"Convert" an HTML list to MySQL with PHP

3

I have a large HTML list with about 106000 lines of code. Where these lines are records and these records are subdivided into:

  • 6 lines of information about a game (as name and year of publication)
  • 1 line break

So, each "record" in my HTML has 7 lines and therefore I have over 15,000 different records. The data is presented this way because it was removed from a list on the web and treated with PHP to stay as pleasant as possible.

The HTML data is as follows:

<h4>Jogo: Area 51</h4>
<li>Região: 2 - </li>
<li>Sistema: 8 - Sony PlayStation</li>
<li>Ano: 2003</li>
<li>Publicadoras: 1190 - Midway, 730 - GT Interactive</li>
<li>Desenvolvedora: 1165 - Mesa Logic</li>
<!-- Quebra de linha, não é comentada assim no código original -->

So it's practically unfeasible to put all the data in my database manually and I need a way to at least convert to XML (or a way to already play everything straight into the DB ), so you can somehow get to the DB that is MySQL.

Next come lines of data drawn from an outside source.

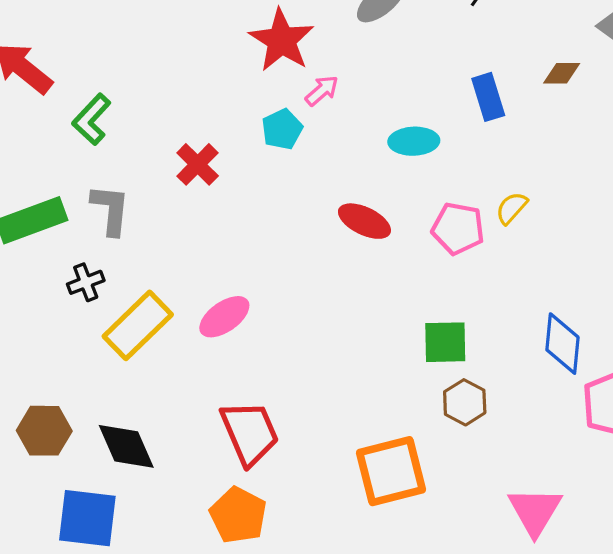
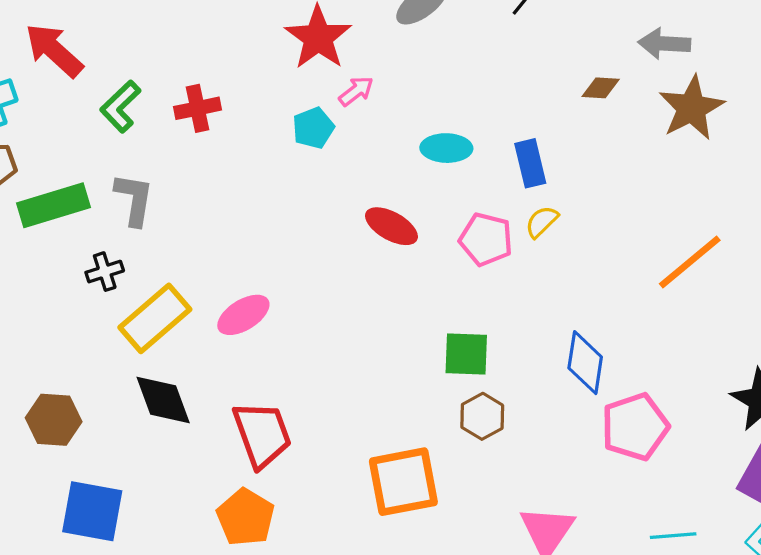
blue rectangle: (488, 97) -> (530, 163), moved
red cross: (198, 164) -> (198, 108), moved, turned 30
black diamond: (126, 446) -> (163, 400), moved

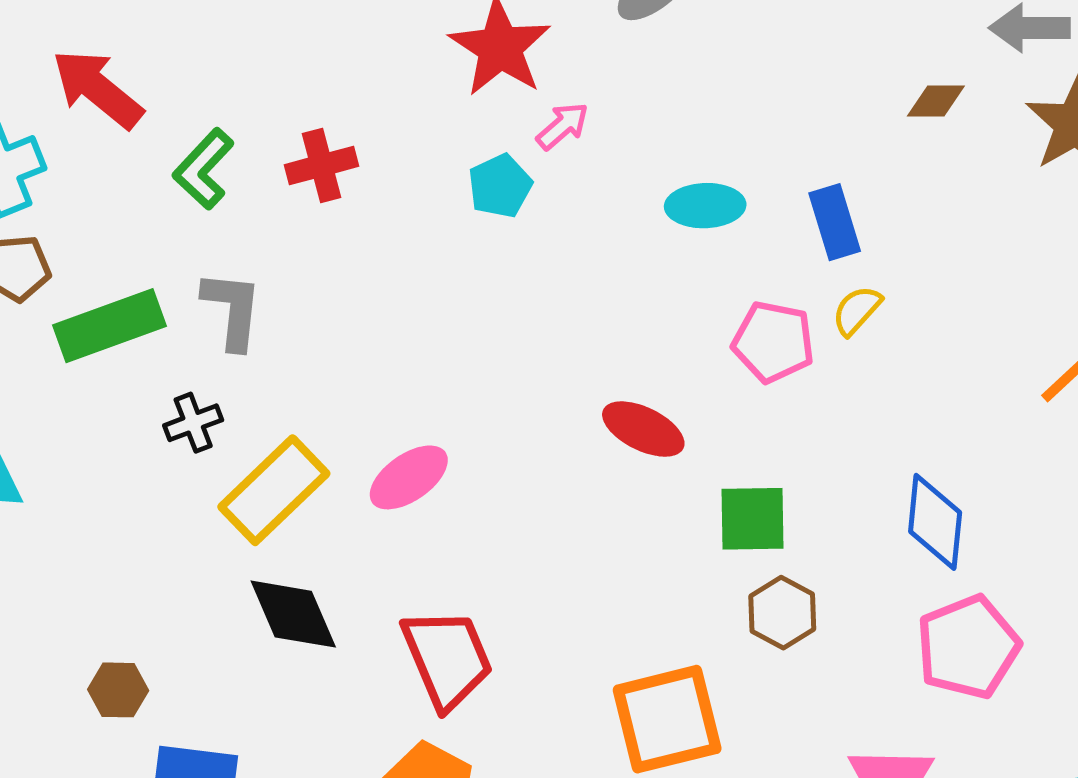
red ellipse: (391, 226) -> (643, 429), moved
brown hexagon: (54, 420) -> (118, 690), moved, size x0.7
pink pentagon: (635, 427) -> (968, 647), moved

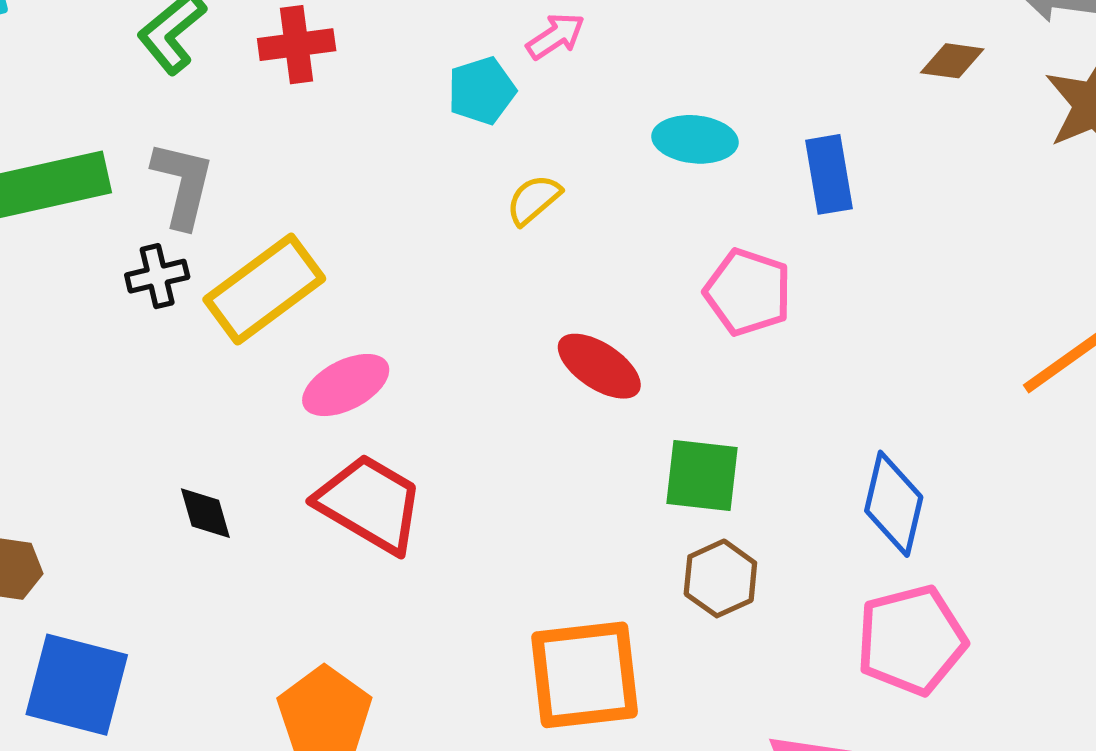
yellow semicircle: (857, 310) -> (534, 200), moved
black cross: (193, 423) -> (157, 276), moved
yellow rectangle: (274, 490) -> (264, 289), moved
black diamond: (293, 614) -> (205, 513), size x0.6
red trapezoid: (447, 658) -> (370, 504), moved, turned -44

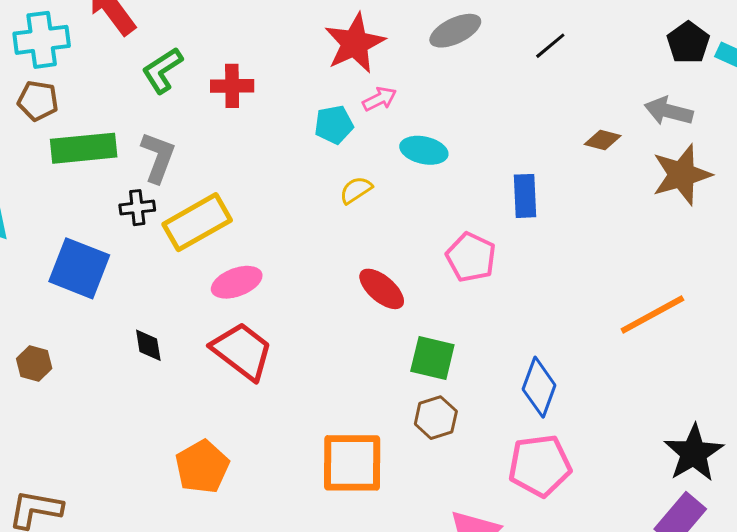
cyan ellipse: (695, 139) -> (424, 150), moved
blue square: (77, 685) -> (79, 268), moved

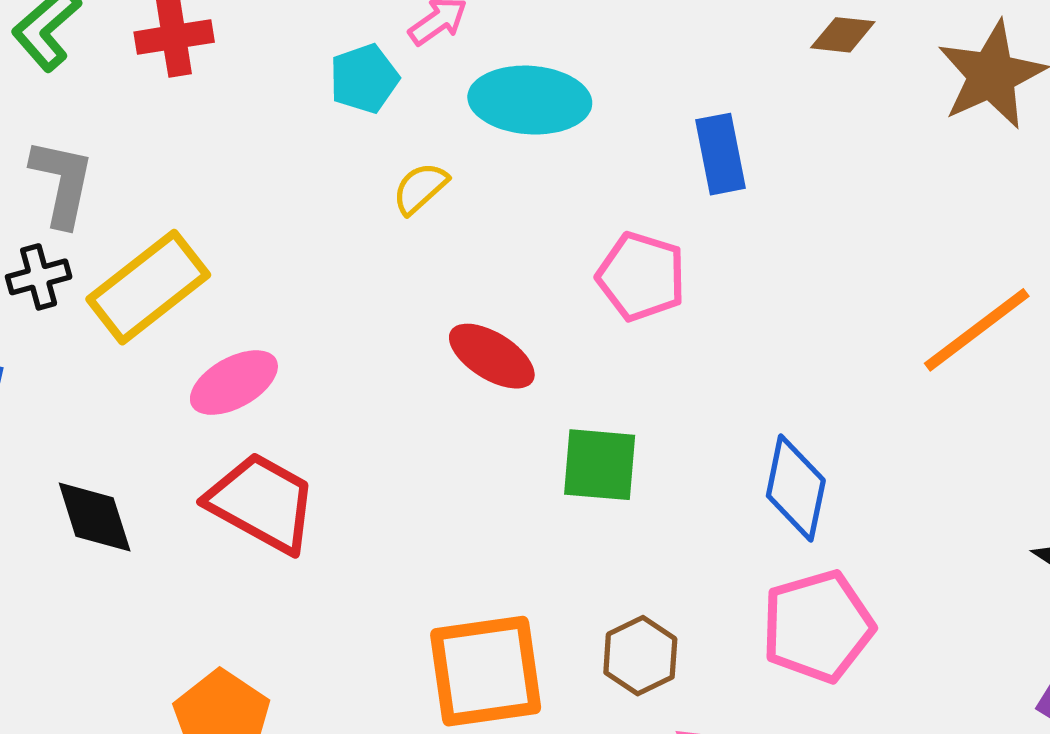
cyan ellipse: (424, 150) -> (530, 100), size x1.4
black diamond: (148, 345) -> (95, 517), size x1.4
brown hexagon: (436, 418) -> (640, 656), moved

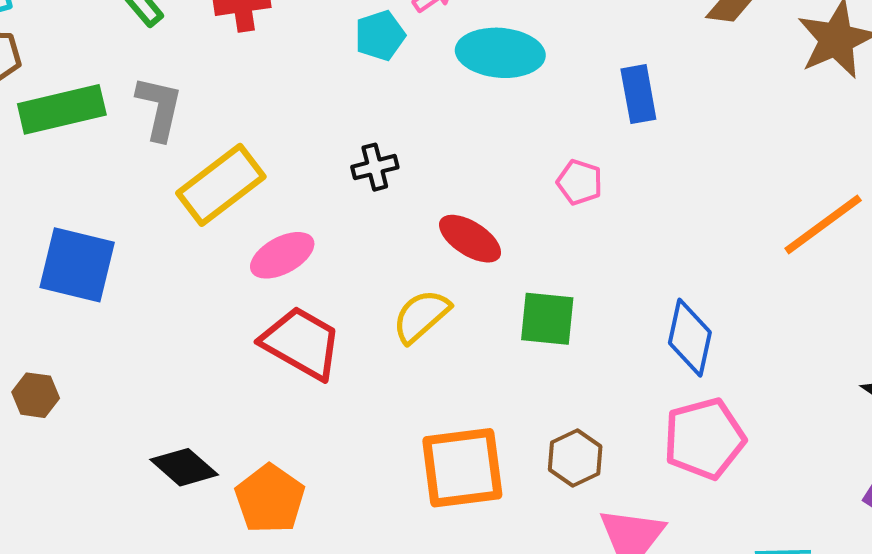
yellow semicircle: (420, 188) -> (421, 316), moved, size x1.4
pink pentagon: (641, 276) -> (580, 182), size x0.7
black cross: (39, 277) -> (375, 167), moved
black diamond: (95, 517) -> (184, 467), moved, turned -32

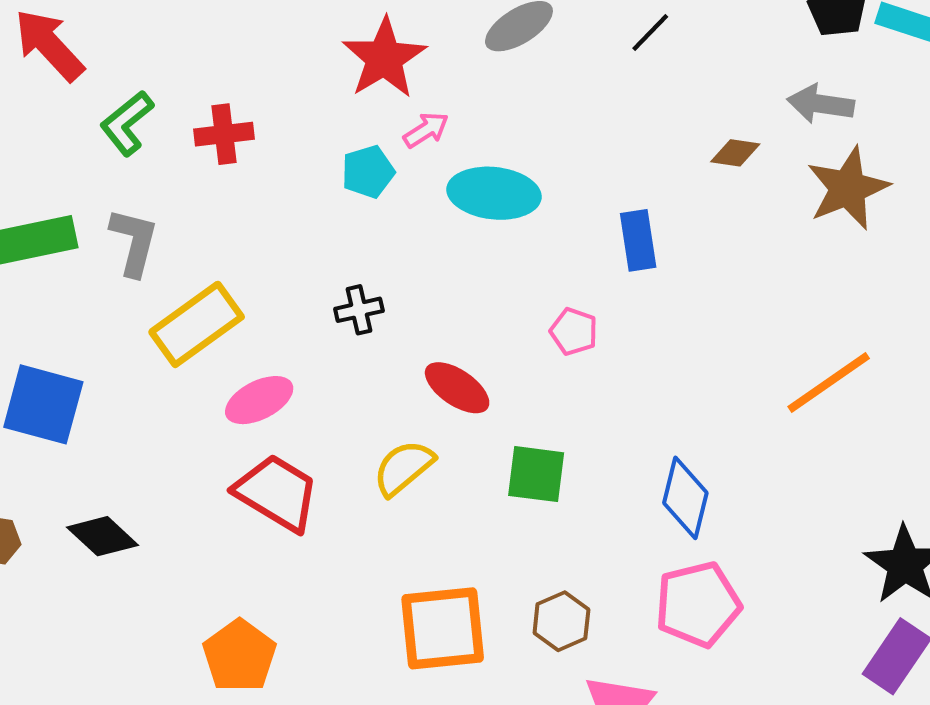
black diamond: (184, 467) -> (103, 536), moved

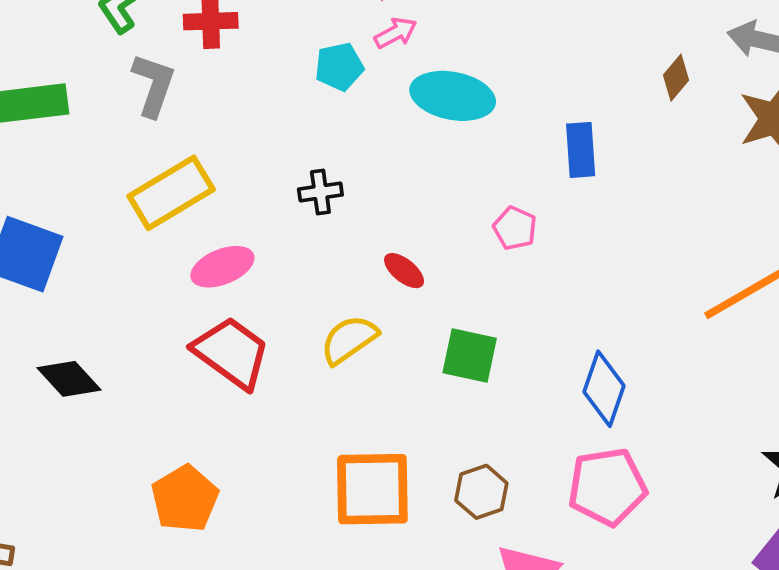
brown diamond: (735, 153) -> (676, 78), turned -63
gray L-shape: (134, 242) -> (154, 85), moved
red ellipse: (457, 388) -> (404, 271), size x0.7

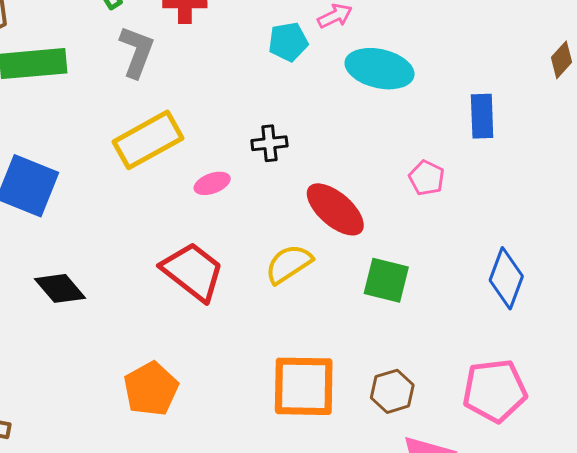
pink ellipse: (222, 267) -> (212, 183), moved, size x0.7
red ellipse: (404, 271) -> (335, 209), size x1.8
blue diamond: (604, 389) -> (506, 278), moved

PS: In the middle of the process, it is important that the browser does not crash and stop responding so there is no addition of repeated data!

    
asked by anonymous 10.09.2014 / 07:45

2 answers

2

Quickly made a parser for you:

juegos.txt

<h4>Jogo: Area 51 : teste de : no nome do jogo</h4>
<li>Região: 2 - </li>
<li>Sistema: 8 - Sony PlayStation</li>
<li>Ano: 2003</li>
<li>Publicadoras: 1190 - Midway, 730 - GT Interactive</li>
<li>Desenvolvedora: 1165 - Mesa Logic</li>

<h4>Jogo: Area 52</h4>
<li>Região: 3 - </li>
<li>Sistema: 9 - Sony PlayStation 2</li>
<li>Ano: 2004</li>
<li>Publicadoras: 1191 - Midway, 730 - GT Interactive</li>
<li>Desenvolvedora: 1166 - Mesa Logic</li>

<h4>Jogo: Area 53</h4>
<li>Região: 4 - </li>
<li>Sistema: 10 - Sony PlayStation 3</li>
<li>Ano: 2005</li>
<li>Publicadoras: 1192 - Midway, 730 - GT Interactive</li>
<li>Desenvolvedora: 1167 - Mesa Logic</li>

PHP:

$lines = file('jogos.txt');

$jogos = array();
foreach ($lines as $line_num => $line) {
    $line = strip_tags($line);
    if (substr($line, 0, 5) == 'Jogo:') $i++;
    list($key, $value) = preg_split('/:/', $line, 2);
    if ($value) $jogos[$i][$key] = $value;
}

print_r($jogos);

Return:

Array
(
    [1] => Array
        (
            [Jogo] => Area 51 : teste de : no nome do jogo
            [Região] => 2 - 
            [Sistema] => 8 - Sony PlayStation
            [Ano] => 2003
            [Publicadoras] => 1190 - Midway, 730 - GT Interactive
            [Desenvolvedora] => 1165 - Mesa Logic
        )
    [2] => Array
        (
            [Jogo] => Area 52
            [Região] => 3 - 
            [Sistema] => 9 - Sony PlayStation 2
            [Ano] => 2004
            [Publicadoras] => 1191 - Midway, 730 - GT Interactive
            [Desenvolvedora] => 1166 - Mesa Logic
        )
    [3] => Array
        (
            [Jogo] => Area 53
            [Região] => 4 - 
            [Sistema] => 10 - Sony PlayStation 3
            [Ano] => 2005
            [Publicadoras] => 1192 - Midway, 730 - GT Interactive
            [Desenvolvedora] => 1167 - Mesa Logic
        )
)

Now just use the array to generate the insert in the BD ...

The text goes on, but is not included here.